The conference call can be accessed by dialling 1-877-223-4471 (North America) or 1-647-788-4922 (International). The conference call will also be accessible via webcast at http://www.gowebcasting.com/8406. Audio replay of the conference call will be available until April 20, 2017, by dialling 1-800-585-8367 (North America) or 1-416-621-4642 (International) and by entering the playback code 84514052.

About Theratechnologies

Theratechnologies (TSX:TH) is a specialty pharmaceutical company addressing unmet medical needs to promote healthy living and an improved quality of life among HIV patients. Further information about Theratechnologies is available on the Company’s website at www.theratech.com and on SEDAR at www.sedar.com

Forward-Looking Information

This press release contains forward-looking statements and forward-looking information, or, collectively, forward-looking statements, within the meaning of applicable securities laws, that are based on our management’s beliefs and assumptions and on information currently available to our management. You can identify forward-looking statements by terms such as “may”, “will”, “should”, “could”, “would”, “outlook”, “believe”, “plan”, “envisage”, “anticipate”, “expect” and “estimate”, or the negatives of these terms, or variations of them. The forward-looking statements contained in this press release include, but are not limited to, statements regarding our anticipated revenue for EGRIFTA® and adjusted EBITDA for the 2017 fiscal year, the timing of the filing of a biologic licence application with the U.S. FDA regarding ibalizumab, the approval of ibalizumab and the growth of the Company in relation to the acquisition of commercial rights to ibalizumab in Europe.
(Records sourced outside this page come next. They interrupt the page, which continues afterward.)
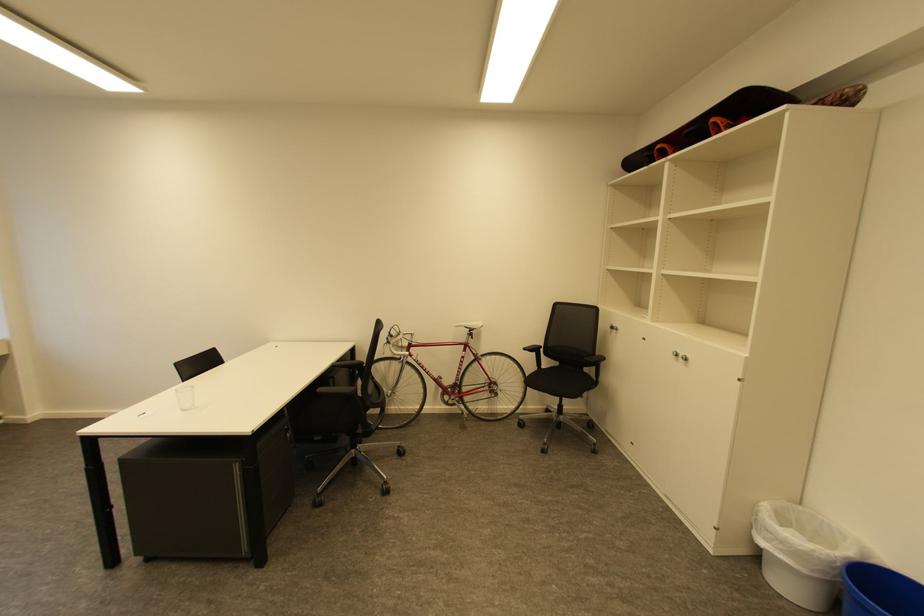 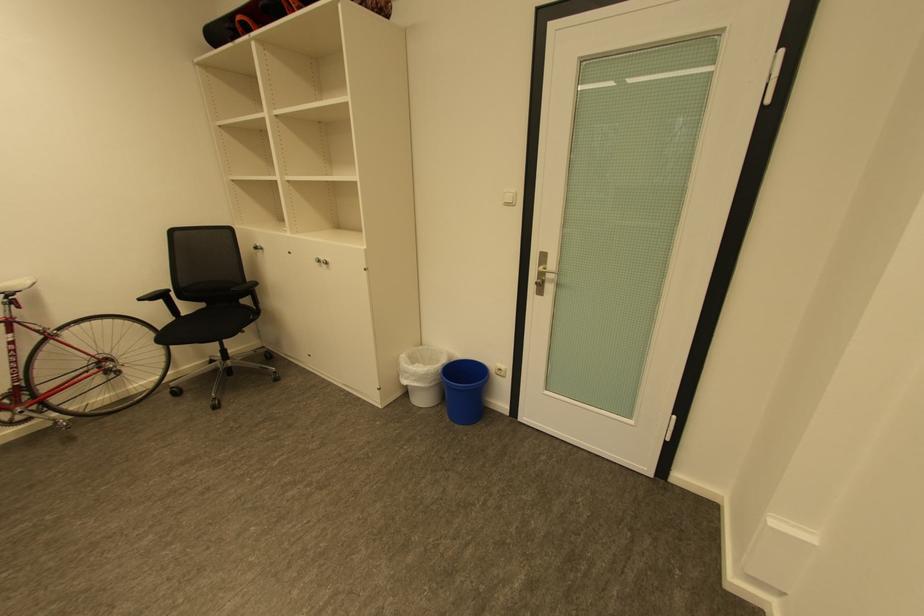 Find the pixel in the second image that matches point (684, 355) in the first image.

(325, 262) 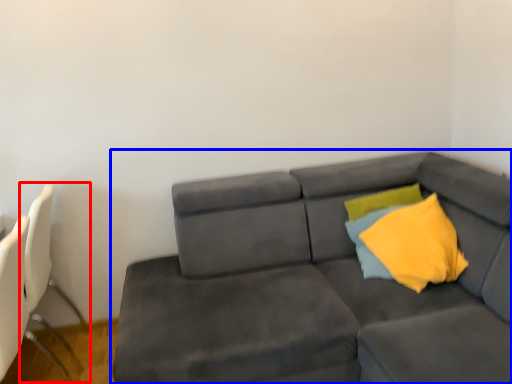 Question: Which object is closer to the camera taking this photo, swivel chair (highlighted by a red box) or studio couch (highlighted by a blue box)?

Choices:
 (A) swivel chair
 (B) studio couch

Answer: (B) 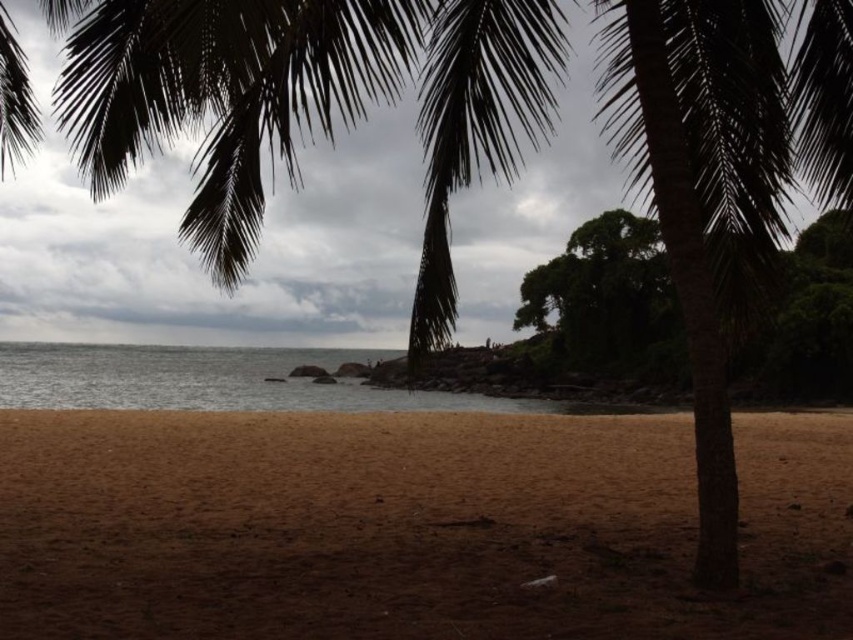 You are standing at the point marked as point (409, 528) on the image. What object are you standing on?

You are standing on the brown sandy beach at lower center, as the brown sandy beach at lower center is located at point (409, 528).

You are standing on the sandy beach in the image and want to walk from the point at coordinates point (99,602) to the point at coordinates point (704,454). Which direction should you face to move towards the second point?

You should face towards the point (704,454), which is behind the point (99,602) based on their spatial relationship in the image. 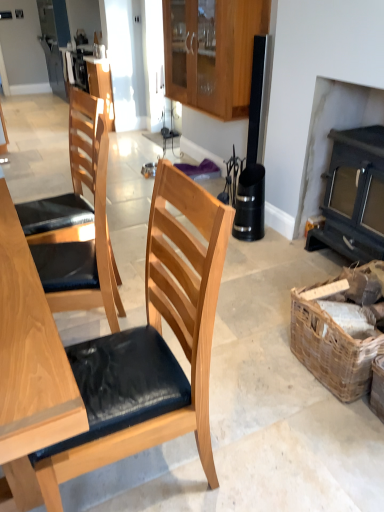 Find the location of a particular element. free space between wooden chair with cushion at center, which is the 1th chair from bottom to top, and woven brown picnic basket at lower right is located at coordinates (263, 406).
Forward-looking statements are based upon a number of assumptions and include, but are not limited to, the following: sales of EGRIFTA® will continue to grow and we will meet our guidance on anticipated revenue of EGRIFTA® and our anticipated adjusted EBITDA for the 2017 fiscal year, the USD/CAD exchange rate will not vary during the 2017 fiscal year, the FDA will not issue any order or decision having the effect of negatively affecting the commercialization of EGRIFTA® in the United States, the timing regarding the filing of a biologic licence application for ibalizumab will be met, the U.S. FDA will approve ibalizumab, we will start the commercialization of ibalizumab by the end of 2017 and ibalizumab will be accepted by both patients and physicians, if approved.

Forward-looking statements are subject to a variety of risks and uncertainties, many of which are beyond our control that could cause our actual results to differ materially from those that are disclosed in or implied by the forward-looking statements contained in this press release. Some of those risks include a decrease in sales of EGRIFTA® during the 2017 fiscal year, a recall of EGRIFTA®, the issuance of an order or decision by the U.S. FDA negatively affecting the commercialization of EGRIFTA®, the non-filing of a biologic license application with the U.S. FDA seeking approval of ibalizumab, the non-approval of ibalizumab by the U.S. FDA and, even if approved, our incapacity to launch and commercialize ibalizumab by the end of 2017.

We refer potential investors to the “Risk Factors” section of our Annual Information Form dated February 7, 2017 for additional risks and uncertainties regarding our business. The reader is cautioned to consider these and other risks and uncertainties carefully and not to put undue reliance on forward-looking statements. Forward-looking statements reflect current expectations regarding future events and speak only as of the date of this press release and represent our expectations as of that date.

We undertake no obligation to update or revise the information contained in this press release, whether as a result of new information, future events or circumstances or otherwise, except as may be required by applicable law.